How do you write an equation of the line tangent to x2+y2=169 at the point...

Here we have the equation of a circle: ${\displaystyle x^2+y^2={13}^2}$
To determine the slope of a tangent to the circle at any point we need to use implicit differentiation.
${\displaystyle x^2+y^2={13}^2}$
${\displaystyle 2x+2y\cdot \frac{dy}{dx}=0}$
${\displaystyle \frac{dy}{dx}=-\frac{x}{y}}$
At the point (5,12), ${\displaystyle \frac{dy}{dx}=-\frac{5}{12}}$
So the tangent has a slope of ${\displaystyle -\frac{5}{12}}$ and passes through the point (5,12)

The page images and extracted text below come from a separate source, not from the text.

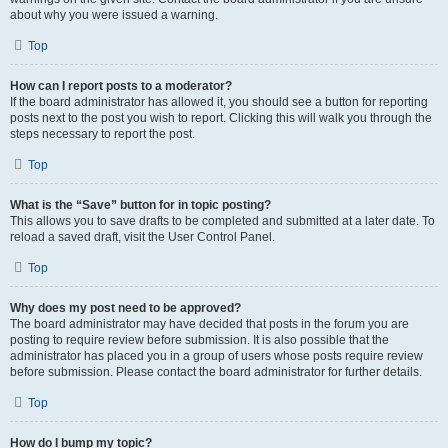
about why you were issued a warning.
Top
How can I report posts to a moderator?
If the board administrator has allowed it, you should see a button for reporting
posts next to the post you wish to report. Clicking this will walk you through the
steps necessary to report the post.
Top
What is the “Save” button for in topic posting?
This allows you to save drafts to be completed and submitted at a later date. To
reload a saved draft, visit the User Control Panel.
Top
Why does my post need to be approved?
The board administrator may have decided that posts in the forum you are
posting to require review before submission. It is also possible that the
administrator has placed you in a group of users whose posts require review
before submission. Please contact the board administrator for further details.
Top
How do I bump my topic?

The equation of a line of slope m, passing through the point ${\displaystyle (x_1,y_1)}$ is:
${\displaystyle (y-y_1)=m(x-x_1)}$
The tangent would therefore have the equation:
${\displaystyle (y-12)=-\frac{5}{12}(x-5)}$
12y-144=-5x+25
12y=-5x+169
${\displaystyle y=\frac{1}{12}(-5x+169)}$

Explanation:
Differentiate implicitly:
${\displaystyle \frac{d}{dx}(x^2+y^2)=0}$
${\displaystyle 2x+2y\frac{dy}{dx}=0}$
${\displaystyle \frac{dy}{dx}=-\frac{x}{y}}$
So, for x=5, y=12:
${\displaystyle y^{\prime }\left(5\right)={\left[\frac{dy}{dx}\right]}_{5,12}=-\frac{5}{12}}$
The equation of the tangent line is:
${\displaystyle y=y_0+y^{\prime }\left(x_0\right)(x-x_0)=12-\frac{5}{12}(x-5)}$
${\displaystyle y=-\frac{5}{12}x+\frac{144+25}{12}}$
12y+5x=169